Face à cette crise, la CTM invoque un bug national du logiciel de paie, une explication jugée irrecevable par la CGTM. Rodolphe Mandé, secrétaire général du syndicat, a exprimé son désaccord :

Aujourd'hui, la responsabilité incombe au RC Saint-Joseph et à la municipalité. Il est inadmissible que les animateurs en soient réduits, chaque mois, à mendier leur dû. L'argument du problème logiciel tombe opportunément après le début du débrayage ; s'il était réel, il aurait fallu informer les agents dès le début de l'année. La moindre des choses serait de fournir une attestation officielle pour les banques ou les créanciers. Entre les factures d'eau, d'électricité et les besoins alimentaires, ces travailleurs ne peuvent plus vivre dans l'angoisse. Il est temps de cesser de les traiter comme les "dindons de la farce" et de trouver une solution pérenne. 

"Il y a avant tout des pères et mères de famille"

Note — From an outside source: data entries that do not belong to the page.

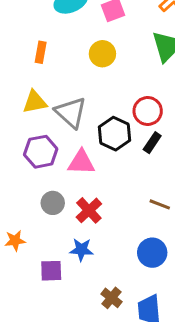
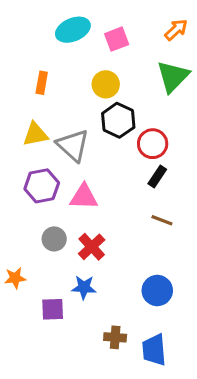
black hexagon: (115, 134) -> (118, 120), moved
brown line: (160, 204) -> (162, 220), moved
brown cross: (112, 298) -> (115, 337), turned -35

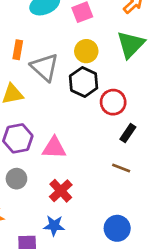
yellow circle: (106, 84) -> (86, 51), moved
gray triangle: (73, 145) -> (45, 67), moved
black rectangle: (157, 176) -> (128, 133), moved
gray circle: (54, 239) -> (16, 179), moved

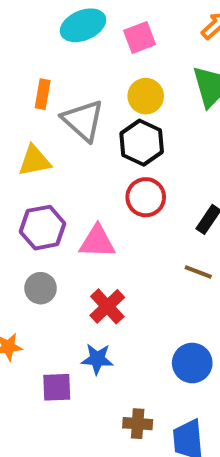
red circle: (113, 102) -> (146, 197), moved

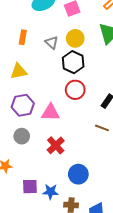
gray triangle: (83, 120) -> (52, 42), moved, size x0.6
blue star: (97, 359) -> (51, 192), moved
blue circle: (192, 363) -> (78, 174), moved

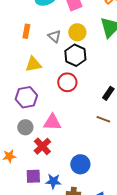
yellow triangle: (19, 71) -> (33, 64), moved
red circle: (75, 90) -> (67, 82), moved
pink triangle: (51, 112) -> (52, 122), moved
red cross: (56, 145) -> (42, 146), moved

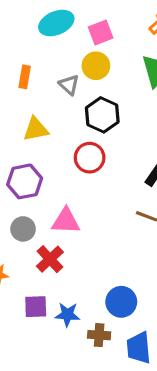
yellow circle: (77, 32) -> (96, 66), moved
blue circle: (80, 164) -> (121, 302), moved

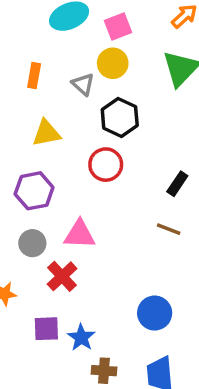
blue circle: (121, 302) -> (155, 313), moved
blue star: (67, 314) -> (81, 337), turned 30
brown cross: (99, 335) -> (104, 371), moved

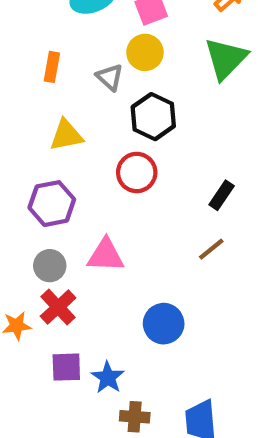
brown line: (169, 229) -> (211, 249), turned -60
red cross: (62, 276) -> (58, 307), moved
blue circle: (155, 313) -> (164, 324), moved

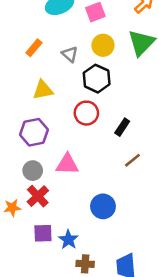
yellow circle: (145, 52) -> (103, 45), moved
orange rectangle: (52, 67) -> (34, 48), turned 30
black rectangle: (222, 195) -> (122, 127), moved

Au-delà de l'aspect financier, le représentant syndical souligne l'épuisement moral de professionnels qui se sentent délaissés :

Ce personnel se donne corps et âme chaque jour pour encadrer les enfants, mais au bout du compte, ils n'ont rien. Malgré la mise en place d'un service minimum, la situation ne peut pas durer éternellement. Nous avons sollicité une audience auprès du maire pour discuter des problèmes du périscolaire, mais sans retour concret, nous allons relancer le DGS. Tous les animateurs de Saint-Joseph sont sur le qui-vive. Si aucune issue favorable n'est trouvée, le mouvement se durcira, et ce ne sera ni la faute des agents, ni celle du syndicat. Nous ne voulons pas de conflit, mais s'il le faut, nous engagerons la bataille sociale. Il faut une conclusion rapide, car derrière ces agents, il y a avant tout des pères et des mères de famille.